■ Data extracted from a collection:
****************
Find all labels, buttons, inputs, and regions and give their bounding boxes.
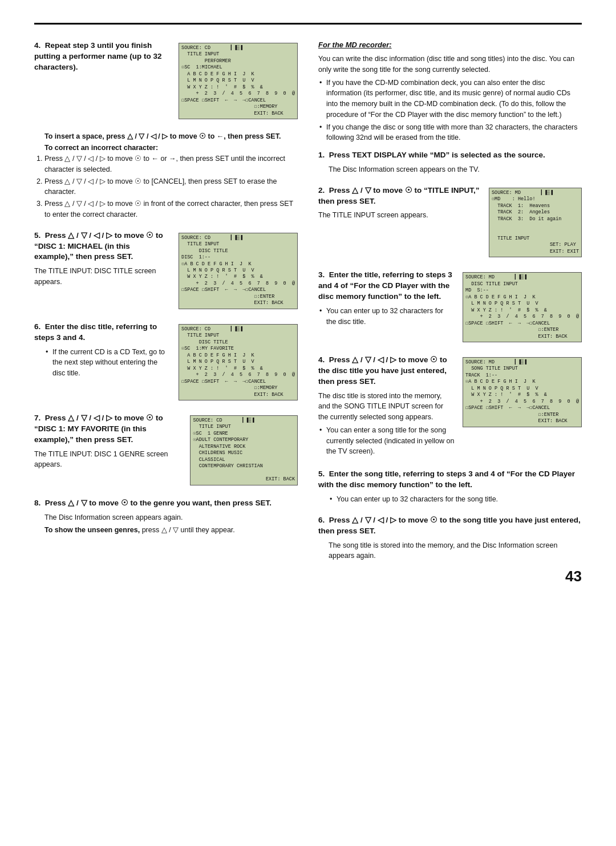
md-step-3-text: 3. Enter the title, referring to steps 3…: [318, 270, 455, 329]
md-step-3-lcd-area: SOURCE: MD ▎▐▒▐ DISC TITLE INPUT MD S:--…: [463, 270, 582, 345]
for-md-title: For the MD recorder:: [318, 41, 582, 49]
md-step-6-heading: 6. Press △ / ▽ / ◁ / ▷ to move ☉ to the …: [318, 515, 582, 537]
right-column: For the MD recorder: You can write the d…: [318, 41, 582, 572]
step-8-note1: The Disc Information screen appears agai…: [44, 512, 298, 523]
step-6-with-lcd: 6. Enter the disc title, referring to st…: [34, 322, 298, 403]
step-4-heading: 4. Repeat step 3 until you finish puttin…: [34, 41, 171, 73]
top-border: [34, 23, 582, 25]
md-step-1-heading: 1. Press TEXT DISPLAY while “MD” is sele…: [318, 150, 582, 161]
step-4-lcd-area: SOURCE: CD ▎▐▒▐ TITLE INPUT PERFORMER ☉S…: [179, 41, 298, 122]
step-5-with-lcd: 5. Press △ / ▽ / ◁ / ▷ to move ☉ to “DIS…: [34, 230, 298, 311]
step-4-text: 4. Repeat step 3 until you finish puttin…: [34, 41, 171, 76]
step-4-sub2: To correct an incorrect character:: [44, 144, 298, 152]
md-step-4-note1: The disc title is stored into the memory…: [318, 391, 455, 423]
step-4-block: 4. Repeat step 3 until you finish puttin…: [34, 41, 298, 220]
md-step-5-bullet: You can enter up to 32 characters for th…: [329, 494, 582, 505]
step-7-block: 7. Press △ / ▽ / ◁ / ▷ to move ☉ to “DIS…: [34, 413, 298, 488]
step-5-note: The TITLE INPUT: DISC TITLE screen appea…: [34, 266, 171, 288]
step-7-lcd: SOURCE: CD ▎▐▒▐ TITLE INPUT ☉SC 1 GENRE …: [190, 415, 298, 485]
md-step-2-note: The TITLE INPUT screen appears.: [318, 210, 481, 221]
md-step-6-block: 6. Press △ / ▽ / ◁ / ▷ to move ☉ to the …: [318, 515, 582, 561]
md-step-3-with-lcd: 3. Enter the title, referring to steps 3…: [318, 270, 582, 345]
step-5-block: 5. Press △ / ▽ / ◁ / ▷ to move ☉ to “DIS…: [34, 230, 298, 311]
step-6-bullet: If the current CD is a CD Text, go to th…: [44, 347, 171, 379]
two-column-layout: 4. Repeat step 3 until you finish puttin…: [34, 41, 582, 572]
page-container: 4. Repeat step 3 until you finish puttin…: [0, 0, 616, 606]
md-step-1-note: The Disc Information screen appears on t…: [329, 164, 582, 175]
step-5-lcd-area: SOURCE: CD ▎▐▒▐ TITLE INPUT DISC TITLE D…: [179, 230, 298, 311]
md-step-2-text: 2. Press △ / ▽ to move ☉ to “TITLE INPUT…: [318, 185, 481, 224]
step-8-heading: 8. Press △ / ▽ to move ☉ to the genre yo…: [34, 498, 298, 509]
step-4-sub1: To insert a space, press △ / ▽ / ◁ / ▷ t…: [44, 132, 298, 140]
step-6-lcd: SOURCE: CD ▎▐▒▐ TITLE INPUT DISC TITLE ☉…: [179, 324, 298, 400]
page-number: 43: [565, 568, 582, 585]
step-4-with-lcd: 4. Repeat step 3 until you finish puttin…: [34, 41, 298, 122]
md-step-1-block: 1. Press TEXT DISPLAY while “MD” is sele…: [318, 150, 582, 175]
step-8-sub: To show the unseen genres, press △ / ▽ u…: [44, 525, 298, 536]
md-step-4-lcd: SOURCE: MD ▎▐▒▐ SONG TITLE INPUT TRACK 1…: [463, 357, 582, 427]
md-intro: You can write the disc information (disc…: [318, 54, 582, 75]
md-step-5-block: 5. Enter the song title, referring to st…: [318, 469, 582, 505]
md-step-3-lcd: SOURCE: MD ▎▐▒▐ DISC TITLE INPUT MD S:--…: [463, 272, 582, 342]
md-step-4-heading: 4. Press △ / ▽ / ◁ / ▷ to move ☉ to the …: [318, 355, 455, 387]
md-step-4-lcd-area: SOURCE: MD ▎▐▒▐ SONG TITLE INPUT TRACK 1…: [463, 355, 582, 430]
step-8-sub-label: To show the unseen genres,: [44, 526, 140, 534]
step-7-text: 7. Press △ / ▽ / ◁ / ▷ to move ☉ to “DIS…: [34, 413, 182, 472]
md-step-3-heading: 3. Enter the title, referring to steps 3…: [318, 270, 455, 302]
step-7-with-lcd: 7. Press △ / ▽ / ◁ / ▷ to move ☉ to “DIS…: [34, 413, 298, 488]
md-step-4-bullet: You can enter a song title for the song …: [318, 425, 455, 457]
step-4-item-3: Press △ / ▽ / ◁ / ▷ to move ☉ in front o…: [44, 199, 298, 220]
step-7-note: The TITLE INPUT: DISC 1 GENRE screen app…: [34, 449, 182, 471]
step-6-heading: 6. Enter the disc title, referring to st…: [34, 322, 171, 343]
md-step-4-block: 4. Press △ / ▽ / ◁ / ▷ to move ☉ to the …: [318, 355, 582, 459]
md-bullet-1: If you have the CD-MD combination deck, …: [318, 78, 582, 120]
step-8-block: 8. Press △ / ▽ to move ☉ to the genre yo…: [34, 498, 298, 536]
md-step-2-lcd-area: SOURCE: MD ▎▐▒▐ ☉MD : Hello! TRACK 1: He…: [489, 185, 582, 260]
step-6-lcd-area: SOURCE: CD ▎▐▒▐ TITLE INPUT DISC TITLE ☉…: [179, 322, 298, 403]
md-bullet-2: If you change the disc or song title wit…: [318, 122, 582, 144]
step-5-lcd: SOURCE: CD ▎▐▒▐ TITLE INPUT DISC TITLE D…: [179, 233, 298, 309]
step-8-sub-text: press △ / ▽ until they appear.: [142, 526, 235, 534]
md-step-2-lcd: SOURCE: MD ▎▐▒▐ ☉MD : Hello! TRACK 1: He…: [489, 188, 582, 258]
md-step-6-note: The song title is stored into the memory…: [329, 540, 582, 562]
md-step-3-bullet: You can enter up to 32 characters for th…: [318, 306, 455, 327]
left-column: 4. Repeat step 3 until you finish puttin…: [34, 41, 298, 572]
md-step-2-block: 2. Press △ / ▽ to move ☉ to “TITLE INPUT…: [318, 185, 582, 260]
md-step-3-block: 3. Enter the title, referring to steps 3…: [318, 270, 582, 345]
step-6-text: 6. Enter the disc title, referring to st…: [34, 322, 171, 381]
md-step-2-heading: 2. Press △ / ▽ to move ☉ to “TITLE INPUT…: [318, 185, 481, 207]
md-step-4-text: 4. Press △ / ▽ / ◁ / ▷ to move ☉ to the …: [318, 355, 455, 459]
step-4-lcd: SOURCE: CD ▎▐▒▐ TITLE INPUT PERFORMER ☉S…: [179, 43, 298, 119]
step-7-heading: 7. Press △ / ▽ / ◁ / ▷ to move ☉ to “DIS…: [34, 413, 182, 446]
step-4-item-1: Press △ / ▽ / ◁ / ▷ to move ☉ to ← or →,…: [44, 153, 298, 175]
step-7-lcd-area: SOURCE: CD ▎▐▒▐ TITLE INPUT ☉SC 1 GENRE …: [190, 413, 298, 488]
step-4-list: Press △ / ▽ / ◁ / ▷ to move ☉ to ← or →,…: [44, 153, 298, 220]
step-4-item-2: Press △ / ▽ / ◁ / ▷ to move ☉ to [CANCEL…: [44, 176, 298, 198]
md-step-5-heading: 5. Enter the song title, referring to st…: [318, 469, 582, 491]
step-5-heading: 5. Press △ / ▽ / ◁ / ▷ to move ☉ to “DIS…: [34, 230, 171, 263]
md-step-4-with-lcd: 4. Press △ / ▽ / ◁ / ▷ to move ☉ to the …: [318, 355, 582, 459]
step-5-text: 5. Press △ / ▽ / ◁ / ▷ to move ☉ to “DIS…: [34, 230, 171, 290]
step-6-block: 6. Enter the disc title, referring to st…: [34, 322, 298, 403]
md-step-2-with-lcd: 2. Press △ / ▽ to move ☉ to “TITLE INPUT…: [318, 185, 582, 260]
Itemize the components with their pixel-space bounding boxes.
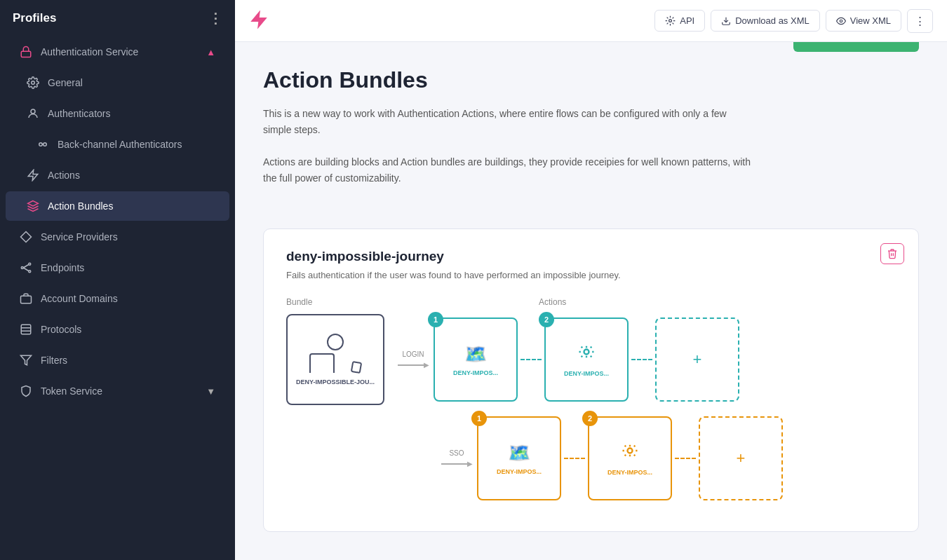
token-icon <box>20 385 32 397</box>
filter-icon <box>20 354 32 367</box>
login-action-2[interactable]: 2 DENY-IMPOS... <box>544 317 629 402</box>
sidebar-item-authentication-service[interactable]: Authentication Service ▲ <box>6 37 229 67</box>
sidebar-item-account-domains[interactable]: Account Domains <box>6 284 229 313</box>
sidebar-item-action-bundles[interactable]: Action Bundles <box>6 191 229 221</box>
view-xml-btn-label: View XML <box>850 15 891 26</box>
sso-action-1[interactable]: 1 🗺️ DENY-IMPOS... <box>477 416 561 500</box>
sso-action-arrow-2 <box>675 458 696 459</box>
sidebar-item-label: Token Service <box>41 385 102 397</box>
svg-rect-13 <box>21 296 32 303</box>
login-row: DENY-IMPOSSIBLE-JOU... LOGIN ▶ 1 <box>286 314 896 405</box>
sso-action-num-2: 2 <box>582 411 598 426</box>
svg-point-22 <box>584 350 589 355</box>
view-xml-button[interactable]: View XML <box>826 10 901 32</box>
sidebar-more-button[interactable]: ⋮ <box>208 10 222 27</box>
topbar-actions: API Download as XML View XML ⋮ <box>654 9 933 33</box>
topbar-logo <box>249 10 269 32</box>
sidebar-item-token-service[interactable]: Token Service ▼ <box>6 376 229 406</box>
login-action-1[interactable]: 1 🗺️ DENY-IMPOS... <box>434 317 518 402</box>
login-label: LOGIN <box>402 350 424 358</box>
new-bundle-btn-label: + New Action Bundle <box>807 42 905 44</box>
chevron-down-icon: ▼ <box>206 386 215 397</box>
login-connector: LOGIN ▶ <box>396 314 431 405</box>
sidebar-item-filters[interactable]: Filters <box>6 346 229 375</box>
settings-icon-2 <box>620 441 640 465</box>
svg-point-2 <box>31 109 35 114</box>
login-add-action-button[interactable]: + <box>655 317 739 402</box>
sso-action-num-1: 1 <box>471 411 487 426</box>
svg-line-11 <box>23 265 29 268</box>
new-action-bundle-button[interactable]: + New Action Bundle <box>793 42 919 52</box>
svg-line-12 <box>23 268 29 271</box>
bundle-node-label: DENY-IMPOSSIBLE-JOU... <box>292 378 379 385</box>
svg-point-4 <box>43 143 47 146</box>
sidebar-item-label: Action Bundles <box>48 200 113 212</box>
chevron-up-icon: ▲ <box>206 47 215 57</box>
sidebar-item-protocols[interactable]: Protocols <box>6 315 229 344</box>
sso-action-2-label: DENY-IMPOS... <box>605 469 655 476</box>
api-button[interactable]: API <box>654 10 705 32</box>
bundle-node[interactable]: DENY-IMPOSSIBLE-JOU... <box>286 314 384 405</box>
download-xml-button[interactable]: Download as XML <box>711 10 820 32</box>
sidebar-item-actions[interactable]: Actions <box>6 161 229 190</box>
sidebar-item-label: Protocols <box>41 324 81 335</box>
svg-marker-7 <box>21 232 32 243</box>
login-action-arrow-2 <box>631 359 652 360</box>
bundle-description: Fails authentication if the user was fou… <box>286 270 896 280</box>
svg-point-1 <box>32 81 35 85</box>
page-header: Action Bundles This is a new way to work… <box>263 67 754 209</box>
domain-icon <box>20 292 32 305</box>
sidebar: Profiles ⋮ Authentication Service ▲ Gene… <box>0 0 235 560</box>
svg-point-19 <box>669 20 672 22</box>
sso-action-2[interactable]: 2 DENY-IMPOS... <box>588 416 672 500</box>
page-description: This is a new way to work with Authentic… <box>263 106 754 186</box>
sidebar-item-label: Back-channel Authenticators <box>58 139 182 150</box>
sso-add-action-button[interactable]: + <box>699 416 783 500</box>
person-icon <box>27 107 39 120</box>
login-action-arrow-1 <box>520 359 542 360</box>
svg-point-21 <box>840 20 842 22</box>
sidebar-item-back-channel[interactable]: Back-channel Authenticators <box>6 130 229 159</box>
sidebar-item-label: General <box>48 77 83 88</box>
sidebar-item-endpoints[interactable]: Endpoints <box>6 253 229 282</box>
sidebar-item-label: Account Domains <box>41 293 118 304</box>
sso-row: SSO ▶ 1 🗺️ DENY-IMPOS... <box>439 416 896 500</box>
sidebar-item-label: Endpoints <box>41 262 84 273</box>
svg-point-3 <box>39 143 43 146</box>
svg-rect-0 <box>21 51 31 57</box>
map-icon: 🗺️ <box>464 343 487 365</box>
sidebar-item-label: Service Providers <box>41 231 118 243</box>
main-panel: API Download as XML View XML ⋮ Action Bu… <box>235 0 947 560</box>
download-btn-label: Download as XML <box>735 15 810 26</box>
label-bundle: Bundle <box>286 297 405 307</box>
topbar: API Download as XML View XML ⋮ <box>235 0 947 42</box>
content-area: Action Bundles This is a new way to work… <box>235 42 947 560</box>
lock-icon <box>20 46 32 58</box>
svg-rect-14 <box>21 325 31 334</box>
api-btn-label: API <box>680 15 694 26</box>
delete-bundle-button[interactable] <box>880 243 904 264</box>
endpoints-icon <box>20 261 32 274</box>
bundle-name: deny-impossible-journey <box>286 249 896 264</box>
sidebar-header: Profiles ⋮ <box>0 0 235 36</box>
svg-marker-6 <box>28 170 38 181</box>
person-icon <box>309 334 361 373</box>
login-action-1-label: DENY-IMPOS... <box>450 369 501 376</box>
bundle-card: deny-impossible-journey Fails authentica… <box>263 228 919 532</box>
label-actions: Actions <box>539 297 566 307</box>
gear-icon <box>27 76 39 89</box>
desc-line-2: Actions are building blocks and Action b… <box>263 154 754 186</box>
action-num-2: 2 <box>539 312 554 327</box>
sidebar-item-authenticators[interactable]: Authenticators <box>6 99 229 128</box>
topbar-more-button[interactable]: ⋮ <box>907 9 933 33</box>
svg-marker-18 <box>252 11 267 27</box>
sso-label: SSO <box>449 449 464 457</box>
sso-connector: SSO ▶ <box>439 416 474 500</box>
sidebar-item-label: Filters <box>41 355 67 366</box>
sidebar-item-service-providers[interactable]: Service Providers <box>6 222 229 252</box>
protocols-icon <box>20 323 32 336</box>
sidebar-item-general[interactable]: General <box>6 68 229 97</box>
action-num-1: 1 <box>428 312 443 327</box>
page-title: Action Bundles <box>263 67 754 93</box>
channel-icon <box>36 138 49 151</box>
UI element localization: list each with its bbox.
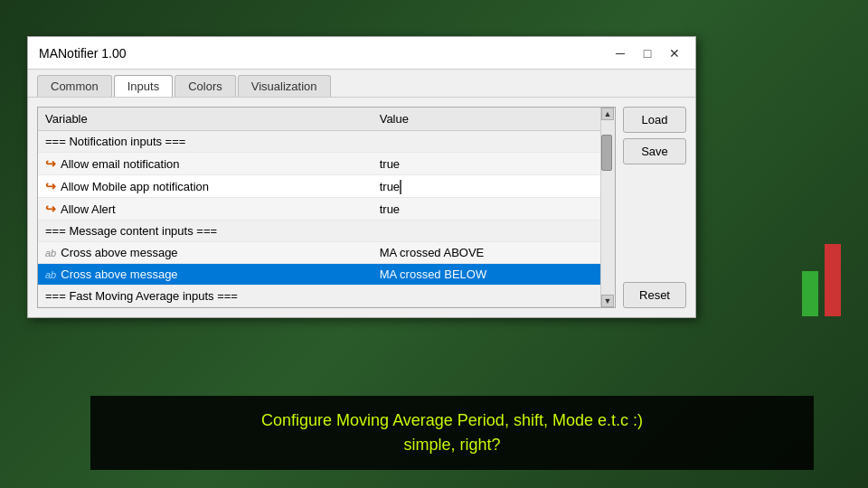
arrow-icon: ↪ bbox=[45, 179, 56, 193]
tabs-bar: Common Inputs Colors Visualization bbox=[28, 70, 695, 98]
tab-colors[interactable]: Colors bbox=[175, 75, 236, 97]
minimize-button[interactable]: ─ bbox=[610, 43, 630, 63]
dialog-body: Variable Value === Notification inputs =… bbox=[28, 98, 695, 317]
section-label: === Message content inputs === bbox=[38, 221, 600, 242]
scroll-handle[interactable] bbox=[601, 135, 612, 171]
value-cell: true bbox=[373, 153, 600, 175]
arrow-icon: ↪ bbox=[45, 202, 56, 216]
variable-label: Allow email notification bbox=[61, 157, 180, 171]
caption-line2: simple, right? bbox=[108, 433, 796, 457]
arrow-icon: ↪ bbox=[45, 156, 56, 171]
tab-inputs[interactable]: Inputs bbox=[114, 75, 173, 97]
value-cell: MA crossed BELOW bbox=[373, 264, 600, 286]
variable-label: Cross above message bbox=[61, 267, 177, 281]
variable-cell: ↪ Allow Alert bbox=[38, 198, 373, 221]
table-row: === Message content inputs === bbox=[38, 221, 600, 242]
dialog-window: MANotifier 1.00 ─ □ ✕ Common Inputs Colo… bbox=[27, 36, 696, 318]
table-row[interactable]: ↪ Allow Mobile app notification true bbox=[38, 175, 600, 198]
variable-cell: ↪ Allow Mobile app notification bbox=[38, 175, 373, 198]
maximize-button[interactable]: □ bbox=[637, 43, 657, 63]
section-label: === Notification inputs === bbox=[38, 131, 600, 153]
table-inner: Variable Value === Notification inputs =… bbox=[38, 108, 600, 307]
variable-label: Allow Mobile app notification bbox=[61, 180, 209, 193]
section-label: === Fast Moving Average inputs === bbox=[38, 286, 600, 307]
value-cell: true bbox=[373, 175, 600, 198]
inputs-table: Variable Value === Notification inputs =… bbox=[38, 108, 600, 307]
ab-icon: ab bbox=[45, 248, 56, 258]
close-button[interactable]: ✕ bbox=[665, 43, 684, 63]
title-bar: MANotifier 1.00 ─ □ ✕ bbox=[28, 37, 695, 70]
table-row[interactable]: ab Cross above message MA crossed ABOVE bbox=[38, 242, 600, 264]
col-value-header: Value bbox=[373, 108, 600, 131]
caption-bar: Configure Moving Average Period, shift, … bbox=[90, 396, 814, 470]
caption-line1: Configure Moving Average Period, shift, … bbox=[108, 408, 796, 433]
chart-candle-red bbox=[825, 244, 841, 316]
variable-label: Allow Alert bbox=[61, 202, 116, 216]
table-row[interactable]: ↪ Allow Alert true bbox=[38, 198, 600, 221]
scroll-track bbox=[601, 120, 615, 295]
chart-candle-green bbox=[802, 271, 818, 316]
table-row[interactable]: ab Cross above message MA crossed BELOW bbox=[38, 264, 600, 286]
table-with-scroll: Variable Value === Notification inputs =… bbox=[37, 107, 616, 308]
variable-cell: ab Cross above message bbox=[38, 242, 373, 264]
save-button[interactable]: Save bbox=[623, 138, 686, 164]
table-area: Variable Value === Notification inputs =… bbox=[37, 107, 616, 308]
tab-visualization[interactable]: Visualization bbox=[238, 75, 331, 97]
table-row: === Notification inputs === bbox=[38, 131, 600, 153]
table-row: === Fast Moving Average inputs === bbox=[38, 286, 600, 307]
variable-cell: ab Cross above message bbox=[38, 264, 373, 286]
scrollbar[interactable]: ▲ ▼ bbox=[600, 108, 615, 307]
value-cell: MA crossed ABOVE bbox=[373, 242, 600, 264]
window-title: MANotifier 1.00 bbox=[39, 46, 126, 61]
variable-label: Cross above message bbox=[61, 246, 177, 259]
ab-icon: ab bbox=[45, 269, 56, 280]
tab-common[interactable]: Common bbox=[37, 75, 112, 97]
title-bar-controls: ─ □ ✕ bbox=[610, 43, 684, 63]
scroll-down-button[interactable]: ▼ bbox=[601, 295, 614, 307]
scroll-up-button[interactable]: ▲ bbox=[601, 108, 614, 120]
col-variable-header: Variable bbox=[38, 108, 373, 131]
variable-cell: ↪ Allow email notification bbox=[38, 153, 373, 175]
reset-button[interactable]: Reset bbox=[623, 282, 686, 308]
table-row[interactable]: ↪ Allow email notification true bbox=[38, 153, 600, 175]
value-cell: true bbox=[373, 198, 600, 221]
side-buttons-panel: Load Save Reset bbox=[623, 107, 686, 308]
text-cursor bbox=[400, 180, 401, 194]
load-button[interactable]: Load bbox=[623, 107, 686, 133]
****************
■ Task directions: Every line in the data that holds "work" should be copied out.

■ Output below:
page-header: Action Bundles This is a new way to work… <box>263 67 754 209</box>
page-description: This is a new way to work with Authentic… <box>263 106 754 186</box>
content-area: Action Bundles This is a new way to work… <box>235 42 947 560</box>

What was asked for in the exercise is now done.